In my life, this episode was timely, as I had just finished having an episode of my own with my wife. Our fights sometimes work along these lines – one person gets mad at the other for being inconsiderate or not supportive enough, only to find that the other person has a burden of his or her own and just didn’t have enough left to give. And per usual, once this comes out, understanding abounds and both sides pour out love and forgiveness.
And Futuba gets it – she gets the last part, the one where you forget your concerns and tend to those of the one in need. She immediately puts away her envy, which could have turned into something prideful and bitter (even without cause), and feels immense sympathy toward Kou.
But it’s the end of the episode that’s more striking. Futuba goes one step further and confesses her feelings of envy to Yuri.

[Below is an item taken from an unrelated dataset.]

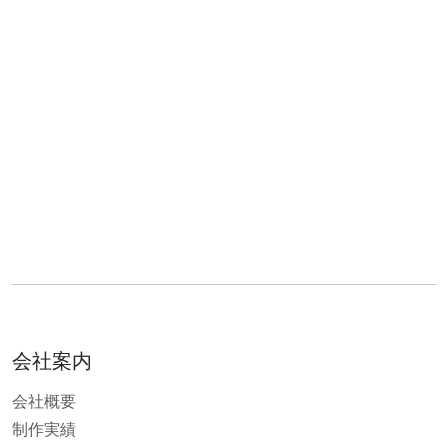
会社案内
会社概要
制作実績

She had no need to do this. In fact, Futuba’s meeting with Kou, which was very intimate, gave her another “one up” on her friend, something she could have kept or lorded over her, as Yuri in turn confesses she did with discovering the sorta-secret about Kou’s mother. Still, she confesses, out of love for Yuri.
Confession takes courage, especially when it’s outward toward an injured party. But more than that, even something more personal, like confessing to oneself or to God, can be hard because of pride, which sometimes leads to rationalization or forgetting of a sin.
If nothing else, this series so far has traced the personal growth and maturity of Futaba. Perhaps we could all follow her examples of sympathy and honesty (and perhaps repentance), and we, too, might see something unexpected – a little growth of our own.